In the fitness landscape representation all attractors are not equal: those with a higher fitness are in a sense "better" than the others. For self-organizing systems, "better" or "fitter" usually means "more stable" or "with more potential for growth". However, the dynamics implied by a fitness landscape does not in general lead to the overall fittest state: the system has no choice but to follow the path of steepest descent. This path will in general end in a local minimum of the potential, not in the global minimum.
Apart from changing the fitness function, the only way to get the system out of a local minimum is to add a degree of indeterminism to the dynamics, that is, to give the system the possibility to make transitions to states other than the locally most fit one. This can be seen as the injection of "noise" or random perturbations into the system, which makes it deviate from its preferred trajectory. Physically, this is usually the effect of outside perturbations (e.g. vibrations, or shaking of the system) or of intrinsic indeterminacy (e.g. thermal or quantum fluctuations, or simply unknown factors that have not been incorporated into the state description). Such perturbations can "push" the system upwards, towards a higher potential. This may be sufficient to let the system escape from a local minimum, after which it will again start to descend towards a possibly deeper valley.
In general, the deeper the valley, the more difficult it will be for a perturbation to make a system leave that valley. Therefore, noise will in general make the system move out of the more shallow, and into the deeper valleys. Thus, noise will in general increase fitness. The stronger the noise the more the system will be able to escape the relatively shallow valleys, and thus reach a potentially deeper valley. However, a system with noise will never be able to really settle down in a local or global minimum, since whatever level of fitness it reaches it will still be perturbed and pushed into less fit states.

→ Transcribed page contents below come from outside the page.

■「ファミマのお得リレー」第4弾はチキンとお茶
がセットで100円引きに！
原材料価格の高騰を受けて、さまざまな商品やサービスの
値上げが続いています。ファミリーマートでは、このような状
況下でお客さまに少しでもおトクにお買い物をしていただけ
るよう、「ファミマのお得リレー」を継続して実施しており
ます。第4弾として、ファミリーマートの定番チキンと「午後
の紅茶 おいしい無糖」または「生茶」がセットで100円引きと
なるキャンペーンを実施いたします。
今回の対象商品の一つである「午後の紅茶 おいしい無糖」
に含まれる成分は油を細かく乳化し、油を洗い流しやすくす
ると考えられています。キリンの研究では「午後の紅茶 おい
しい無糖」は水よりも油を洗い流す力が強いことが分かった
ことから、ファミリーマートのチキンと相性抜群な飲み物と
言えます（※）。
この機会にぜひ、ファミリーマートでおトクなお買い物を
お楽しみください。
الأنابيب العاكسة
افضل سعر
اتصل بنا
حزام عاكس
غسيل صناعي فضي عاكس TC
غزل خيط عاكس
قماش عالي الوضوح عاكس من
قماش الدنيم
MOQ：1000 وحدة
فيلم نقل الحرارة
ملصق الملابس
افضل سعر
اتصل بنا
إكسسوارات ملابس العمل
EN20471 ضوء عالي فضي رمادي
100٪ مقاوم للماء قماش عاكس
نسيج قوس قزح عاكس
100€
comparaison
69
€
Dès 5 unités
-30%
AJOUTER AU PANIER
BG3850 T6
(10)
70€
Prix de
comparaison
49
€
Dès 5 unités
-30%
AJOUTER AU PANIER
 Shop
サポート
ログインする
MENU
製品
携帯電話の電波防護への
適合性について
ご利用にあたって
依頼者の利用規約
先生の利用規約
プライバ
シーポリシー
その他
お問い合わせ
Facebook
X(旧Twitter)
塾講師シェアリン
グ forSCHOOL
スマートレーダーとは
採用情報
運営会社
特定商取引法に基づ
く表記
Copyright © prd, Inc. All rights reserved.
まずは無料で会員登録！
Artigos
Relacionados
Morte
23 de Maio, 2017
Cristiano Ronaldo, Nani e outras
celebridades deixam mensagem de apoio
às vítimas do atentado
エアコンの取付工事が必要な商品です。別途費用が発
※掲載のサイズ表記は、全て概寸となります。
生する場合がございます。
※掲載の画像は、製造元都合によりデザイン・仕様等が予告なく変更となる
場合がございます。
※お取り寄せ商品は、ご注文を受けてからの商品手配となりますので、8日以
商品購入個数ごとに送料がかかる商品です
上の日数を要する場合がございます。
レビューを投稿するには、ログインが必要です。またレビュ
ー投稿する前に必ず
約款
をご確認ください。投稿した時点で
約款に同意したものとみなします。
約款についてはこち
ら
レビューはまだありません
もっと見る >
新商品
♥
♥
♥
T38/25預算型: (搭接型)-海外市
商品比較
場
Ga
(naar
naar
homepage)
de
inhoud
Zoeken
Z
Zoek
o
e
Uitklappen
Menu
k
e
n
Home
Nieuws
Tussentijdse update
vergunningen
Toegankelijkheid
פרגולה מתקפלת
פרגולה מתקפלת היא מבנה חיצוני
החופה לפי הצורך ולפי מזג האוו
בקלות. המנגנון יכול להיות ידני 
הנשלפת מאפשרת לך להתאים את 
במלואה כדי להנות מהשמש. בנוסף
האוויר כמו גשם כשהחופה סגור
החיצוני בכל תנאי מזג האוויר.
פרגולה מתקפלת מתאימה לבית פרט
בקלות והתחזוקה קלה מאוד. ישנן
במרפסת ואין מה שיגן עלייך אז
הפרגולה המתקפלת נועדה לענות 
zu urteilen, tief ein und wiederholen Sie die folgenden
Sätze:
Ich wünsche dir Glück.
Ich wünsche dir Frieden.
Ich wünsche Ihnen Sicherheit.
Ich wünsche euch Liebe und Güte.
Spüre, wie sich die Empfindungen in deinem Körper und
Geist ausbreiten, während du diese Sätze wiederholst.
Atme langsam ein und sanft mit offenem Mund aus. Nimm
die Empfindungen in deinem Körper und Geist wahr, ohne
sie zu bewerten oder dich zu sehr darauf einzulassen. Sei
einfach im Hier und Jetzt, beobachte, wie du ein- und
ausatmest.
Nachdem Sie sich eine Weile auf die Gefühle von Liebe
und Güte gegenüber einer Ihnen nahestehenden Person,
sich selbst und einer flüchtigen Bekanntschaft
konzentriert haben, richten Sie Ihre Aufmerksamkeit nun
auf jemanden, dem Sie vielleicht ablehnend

The most effective use of noise to maximize self-organization is to start with large amounts of noise which are then gradually decreased, until the noise disappears completely. The initially large perturbations will allow it to escape all local minima, while the gradual reduction will allow it to settle down in what is hopefully the deepest valley. This is the principle underlying annealing, the hardening of metals by gradually reducing the temperature, thus allowing the metal molecules to settle in the most stable crystalline configuration. The same technique applied to computer models of self-organization is called simulated annealing.